What is expected:
Each line below with the string "treatment" should be copied.

Task material:
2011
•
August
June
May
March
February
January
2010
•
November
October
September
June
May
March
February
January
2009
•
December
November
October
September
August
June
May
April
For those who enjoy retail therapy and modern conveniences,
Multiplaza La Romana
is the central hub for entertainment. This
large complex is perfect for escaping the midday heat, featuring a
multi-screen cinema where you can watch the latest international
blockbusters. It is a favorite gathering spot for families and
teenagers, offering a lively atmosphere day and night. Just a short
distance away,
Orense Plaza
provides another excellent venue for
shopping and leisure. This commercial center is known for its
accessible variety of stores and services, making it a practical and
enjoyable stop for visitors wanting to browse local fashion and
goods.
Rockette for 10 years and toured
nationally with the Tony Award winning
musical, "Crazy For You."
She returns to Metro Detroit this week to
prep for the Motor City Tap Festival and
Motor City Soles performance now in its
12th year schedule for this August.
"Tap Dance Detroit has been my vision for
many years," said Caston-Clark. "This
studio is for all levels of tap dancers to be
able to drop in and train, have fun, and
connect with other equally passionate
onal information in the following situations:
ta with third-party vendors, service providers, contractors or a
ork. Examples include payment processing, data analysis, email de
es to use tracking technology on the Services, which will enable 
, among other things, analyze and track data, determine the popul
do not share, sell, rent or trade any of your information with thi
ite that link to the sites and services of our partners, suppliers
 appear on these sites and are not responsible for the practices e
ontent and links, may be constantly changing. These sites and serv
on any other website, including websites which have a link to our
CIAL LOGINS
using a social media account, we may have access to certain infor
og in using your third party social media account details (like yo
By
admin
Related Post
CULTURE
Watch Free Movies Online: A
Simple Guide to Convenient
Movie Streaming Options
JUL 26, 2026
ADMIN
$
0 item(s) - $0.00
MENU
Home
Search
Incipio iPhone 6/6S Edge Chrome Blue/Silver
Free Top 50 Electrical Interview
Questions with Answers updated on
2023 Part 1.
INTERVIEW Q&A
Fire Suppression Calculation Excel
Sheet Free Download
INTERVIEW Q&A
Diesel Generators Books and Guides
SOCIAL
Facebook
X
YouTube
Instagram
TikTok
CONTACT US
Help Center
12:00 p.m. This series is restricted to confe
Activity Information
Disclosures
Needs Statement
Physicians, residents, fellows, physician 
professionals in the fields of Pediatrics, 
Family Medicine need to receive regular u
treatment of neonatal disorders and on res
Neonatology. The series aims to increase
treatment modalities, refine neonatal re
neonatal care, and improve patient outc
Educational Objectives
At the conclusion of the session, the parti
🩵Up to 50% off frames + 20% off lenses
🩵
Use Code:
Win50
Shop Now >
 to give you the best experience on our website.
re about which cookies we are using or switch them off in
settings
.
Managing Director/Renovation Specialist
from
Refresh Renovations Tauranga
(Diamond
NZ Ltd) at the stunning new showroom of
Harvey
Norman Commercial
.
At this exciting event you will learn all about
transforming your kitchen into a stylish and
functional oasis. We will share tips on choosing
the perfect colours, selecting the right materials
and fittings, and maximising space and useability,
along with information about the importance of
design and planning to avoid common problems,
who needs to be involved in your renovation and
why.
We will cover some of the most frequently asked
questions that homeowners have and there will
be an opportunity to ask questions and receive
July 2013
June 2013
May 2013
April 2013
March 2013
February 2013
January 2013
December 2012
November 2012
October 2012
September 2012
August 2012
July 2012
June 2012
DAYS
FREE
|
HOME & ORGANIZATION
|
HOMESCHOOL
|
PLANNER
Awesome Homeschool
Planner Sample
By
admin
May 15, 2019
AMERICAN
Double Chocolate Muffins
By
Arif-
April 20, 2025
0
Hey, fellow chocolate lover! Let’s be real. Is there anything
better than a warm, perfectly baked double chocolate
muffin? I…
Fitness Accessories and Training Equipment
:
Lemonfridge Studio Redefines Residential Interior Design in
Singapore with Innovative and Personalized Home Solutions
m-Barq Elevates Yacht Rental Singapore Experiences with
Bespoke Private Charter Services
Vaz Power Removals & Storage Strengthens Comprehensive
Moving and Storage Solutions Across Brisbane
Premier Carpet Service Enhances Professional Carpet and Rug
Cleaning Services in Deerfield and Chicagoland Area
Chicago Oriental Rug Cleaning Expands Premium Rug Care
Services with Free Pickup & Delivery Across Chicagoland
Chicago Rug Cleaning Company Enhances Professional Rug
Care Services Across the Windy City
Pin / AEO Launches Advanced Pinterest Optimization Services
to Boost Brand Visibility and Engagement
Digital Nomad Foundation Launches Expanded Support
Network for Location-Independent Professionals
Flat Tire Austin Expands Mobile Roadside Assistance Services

Response to this exercise:
treatment of neonatal disorders and on res
treatment modalities, refine neonatal re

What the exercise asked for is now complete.